French President Nicolas Sarkozy has said that the Chinese President Hu Jintao has “confidence” in the euro Thursday, following talks between the two countries during a short stopover in China by Sarkozy.
AFP - China's president has expressed confidence in the euro, visiting French President Nicolas Sarkozy said on Thursday, as concerns about the future of the 17-nation eurozone intensify.
"President Hu is not worried by the situation in the eurozone. He told us he had confidence in the euro," Sarkozy told journalists after holding talks with President Hu Jintao in Beijing.
China has invested an increasing portion of its world-leading foreign exchange reserves in euro-denominated assets.
The French president, who is on a brief stopover for talks with Hu, said the two nations were agreed on the importance of international coordination on the sovereign debt crisis that has caused global stock markets to plunge.
"(We agreed) on the need to coordinate the policies of the G20 members to take measures to reinforce global confidence," he said.
France currently holds the rotating presidency of the Group of 20 forum of the world's 20 largest economies, which will meet in the coastal resort of Cannes in November.
Sarkozy said China, the world's second largest economy, had an "essential role" to play in the group's attempts to address the sovereign debt crisis threatening the global economy.
"As president of the G20, I never imagined not coming to China to talk to my Chinese friends about the major economic issues that are preoccupying the world," the French president told Hu in the Great Hall of the People.
"The G20 summit must... take decisions and participate in the revival of global growth. This is a major issue and China has an essential role to play."
The two presidents also agreed that the yuan should move towards greater convertibility, Sarkozy said.
China continues to maintain significant restrictions on its currency so that the yuan cannot be freely bought and sold around the world.
But Beijing has recently begun to loosen up its foreign exchange rules in the face of accusations from its major trading partners that it is artificially undervaluing the currency to fuel exports.
The French president is spending just five hours in Beijing, where he had a working dinner with Hu before delivering a statement to the media.
Sarkozy is facing an uphill struggle to win re-election next year in the face of a stuttering economy. In July, polls in France showed his approval rating flatlining at 34 percent.
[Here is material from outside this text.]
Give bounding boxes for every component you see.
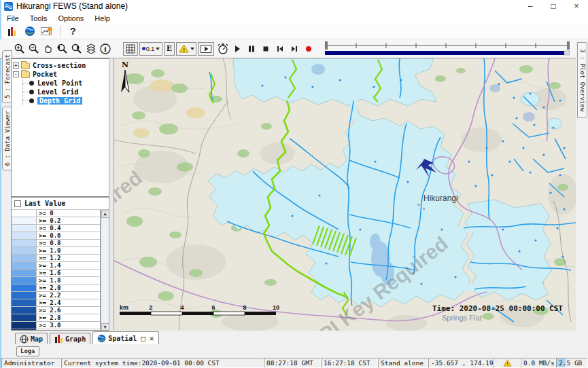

Chinese leaders have repeatedly expressed confidence in eurozone economies during the debt crisis.
However in recent days China's state-run media has run critical coverage, this week comparing the current situation with the plague that hit the continent in the 14th century.
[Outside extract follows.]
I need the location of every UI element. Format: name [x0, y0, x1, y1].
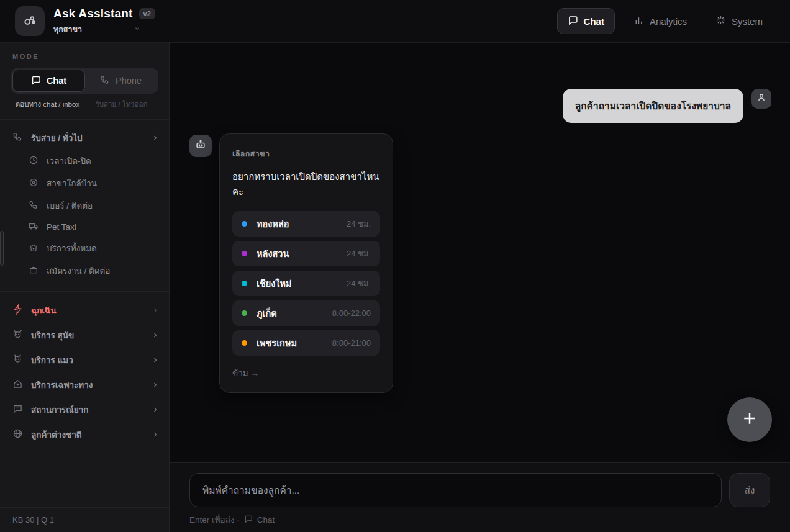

"The sovereign debt crisis, like the Black Death in the 14th century, has spread around eurozone countries, from Greece to Ireland, Portugal, Spain," said a comment piece in the overseas edition of the People's Daily on Monday.
The conflict in Libya, where France has played a major role in support of the rebel opposition, was also expected to be on the agenda for Sarkozy's talks with Hu.
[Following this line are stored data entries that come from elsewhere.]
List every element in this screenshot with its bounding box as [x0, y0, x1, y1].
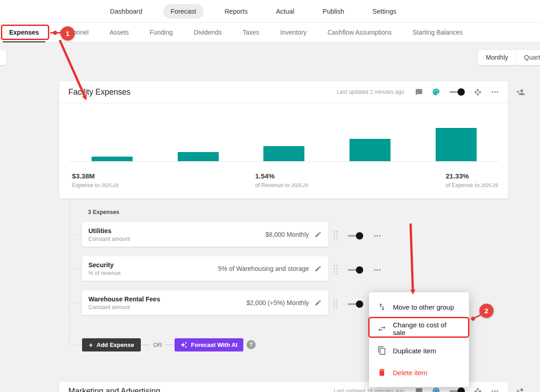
expense-context-menu: Move to other group Change to cost of sa…: [369, 292, 469, 387]
group-connector-line: [69, 199, 70, 345]
tab-inventory[interactable]: Inventory: [280, 29, 307, 36]
swap-vertical-icon: [377, 302, 386, 311]
annotation-rect-change-to-cost-of-sale: [368, 317, 469, 338]
stat-value: 1.54%: [255, 172, 308, 180]
row-ellipsis-icon[interactable]: [373, 266, 381, 274]
menu-item-label: Move to other group: [393, 303, 454, 311]
nav-forecast[interactable]: Forecast: [163, 4, 203, 19]
row-connector: [69, 345, 82, 345]
help-icon[interactable]: ?: [247, 340, 256, 349]
chart-bar-2027: [263, 146, 304, 161]
expense-row-security[interactable]: Security % of revenue 5% of Warehousing …: [82, 256, 328, 281]
chart-bar-2028: [350, 139, 391, 161]
nav-publish[interactable]: Publish: [315, 4, 352, 19]
period-toggle: Monthly Quarterly: [478, 50, 540, 65]
row-controls-utilities: [334, 231, 381, 240]
nav-reports[interactable]: Reports: [217, 4, 255, 19]
tab-taxes[interactable]: Taxes: [243, 29, 260, 36]
card-header: Facility Expenses Last updated 2 minutes…: [59, 81, 508, 103]
expense-type: Constant amount: [88, 304, 160, 311]
expense-name: Security: [88, 261, 121, 269]
stat-label: of Revenue: [255, 182, 285, 188]
card-enable-toggle[interactable]: [449, 387, 465, 392]
menu-move-to-other-group[interactable]: Move to other group: [369, 296, 469, 318]
expense-type: % of revenue: [88, 270, 121, 276]
stat-period: for 2025-29: [285, 183, 308, 188]
move-icon[interactable]: [474, 88, 482, 96]
card-title: Marketing and Advertising: [68, 387, 160, 392]
drag-handle-icon[interactable]: [334, 265, 338, 275]
nav-dashboard[interactable]: Dashboard: [103, 4, 149, 19]
card-enable-toggle[interactable]: [449, 88, 465, 96]
forecast-app: { "top_nav": { "items": [ {"label": "Das…: [0, 0, 540, 392]
expense-value: 5% of Warehousing and storage: [218, 265, 309, 272]
ellipsis-icon[interactable]: [491, 88, 499, 96]
expense-name: Utilities: [88, 227, 130, 234]
comment-icon[interactable]: [415, 387, 423, 392]
palette-icon[interactable]: [432, 387, 440, 392]
edit-pencil-icon[interactable]: [314, 231, 322, 238]
row-enable-toggle[interactable]: [348, 232, 363, 239]
add-expense-button[interactable]: + Add Expense: [82, 338, 141, 351]
stat-period: for 2025-29: [474, 183, 498, 188]
left-partial-button[interactable]: [0, 50, 6, 65]
expense-row-utilities[interactable]: Utilities Constant amount $8,000 Monthly: [82, 222, 328, 247]
ellipsis-icon[interactable]: [491, 387, 499, 392]
tab-funding[interactable]: Funding: [149, 29, 173, 36]
drag-handle-icon[interactable]: [334, 231, 338, 240]
trash-icon: [377, 368, 386, 377]
palette-icon[interactable]: [432, 88, 440, 96]
annotation-badge-1: 1: [61, 26, 75, 41]
add-person-icon[interactable]: [516, 387, 525, 392]
row-enable-toggle[interactable]: [348, 266, 363, 274]
tab-dividends[interactable]: Dividends: [194, 29, 221, 36]
annotation-rect-expenses-tab: [1, 25, 49, 40]
row-connector: [69, 303, 82, 303]
sparkle-icon: [180, 341, 187, 348]
row-connector: [69, 269, 82, 269]
period-monthly[interactable]: Monthly: [478, 50, 516, 65]
nav-settings[interactable]: Settings: [365, 4, 403, 19]
last-updated-text: Last updated 16 minutes ago: [334, 388, 404, 392]
row-controls-security: [334, 265, 381, 275]
chart-bar-2029: [436, 128, 477, 161]
tab-assets[interactable]: Assets: [109, 29, 129, 36]
stat-value: $3.38M: [72, 172, 118, 180]
expense-name: Warehouse Rental Fees: [88, 295, 160, 303]
menu-delete-item[interactable]: Delete item: [369, 361, 469, 383]
tab-cashflow-assumptions[interactable]: Cashflow Assumptions: [328, 29, 392, 36]
top-navigation: Dashboard Forecast Reports Actual Publis…: [0, 0, 540, 23]
or-separator: OR: [142, 341, 173, 348]
drag-handle-icon[interactable]: [334, 299, 338, 309]
row-ellipsis-icon[interactable]: [373, 232, 381, 240]
stat-expense-total: $3.38M Expense for 2025-29: [72, 172, 118, 188]
or-label: OR: [153, 341, 162, 348]
forecast-tab-bar: Expenses Personnel Assets Funding Divide…: [0, 23, 540, 42]
tab-starting-balances[interactable]: Starting Balances: [413, 29, 463, 36]
move-icon[interactable]: [474, 387, 482, 392]
edit-pencil-icon[interactable]: [314, 265, 322, 272]
stat-label: of Expense: [446, 182, 474, 188]
row-enable-toggle[interactable]: [348, 300, 363, 308]
edit-pencil-icon[interactable]: [314, 299, 322, 306]
add-person-icon[interactable]: [516, 88, 525, 97]
menu-duplicate-item[interactable]: Duplicate item: [369, 340, 469, 361]
menu-item-label: Duplicate item: [393, 347, 436, 355]
period-quarterly[interactable]: Quarterly: [516, 50, 540, 65]
expense-row-warehouse-rental[interactable]: Warehouse Rental Fees Constant amount $2…: [82, 290, 328, 315]
stat-percent-of-revenue: 1.54% of Revenue for 2025-29: [255, 172, 308, 188]
expense-bar-chart: [69, 105, 499, 162]
nav-actual[interactable]: Actual: [268, 4, 301, 19]
facility-expenses-card: Facility Expenses Last updated 2 minutes…: [59, 81, 508, 199]
duplicate-icon: [377, 346, 386, 355]
forecast-with-ai-button[interactable]: Forecast With AI: [175, 338, 243, 351]
expense-count-label: 3 Expenses: [88, 209, 119, 215]
comment-icon[interactable]: [415, 88, 423, 96]
stat-label: Expense: [72, 182, 95, 188]
last-updated-text: Last updated 2 minutes ago: [337, 89, 404, 95]
add-expense-label: Add Expense: [97, 341, 134, 348]
menu-item-label: Delete item: [393, 369, 427, 377]
annotation-badge-2: 2: [479, 304, 494, 318]
chart-bar-2026: [178, 152, 219, 161]
expense-value: $8,000 Monthly: [265, 231, 309, 238]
Sarkozy flew into China hours after meeting the prime minister of Libya's rebel National Transitional Council, Mahmud Jibril, as fighters in the capital Tripoli sought to deliver a knockout blow to Moamer Kadhafi's 42-year regime.
Beijing, which has invested billions of dollars in rail, oil and telecoms in Libya, opposed NATO airstrikes there and initially maintained a policy of non-interference and public neutrality on the conflict.
But it then shifted its position and started opening contacts with the rebels. After opposition forces in the war-torn North African country entered the capital Tripoli, Beijing said it "respects the Libyan people's choice".
It has urged the United Nations -- and not the Western powers that backed the opposition movement -- to lead the reconstruction effort in the oil-rich North African country, a position that France also adheres to.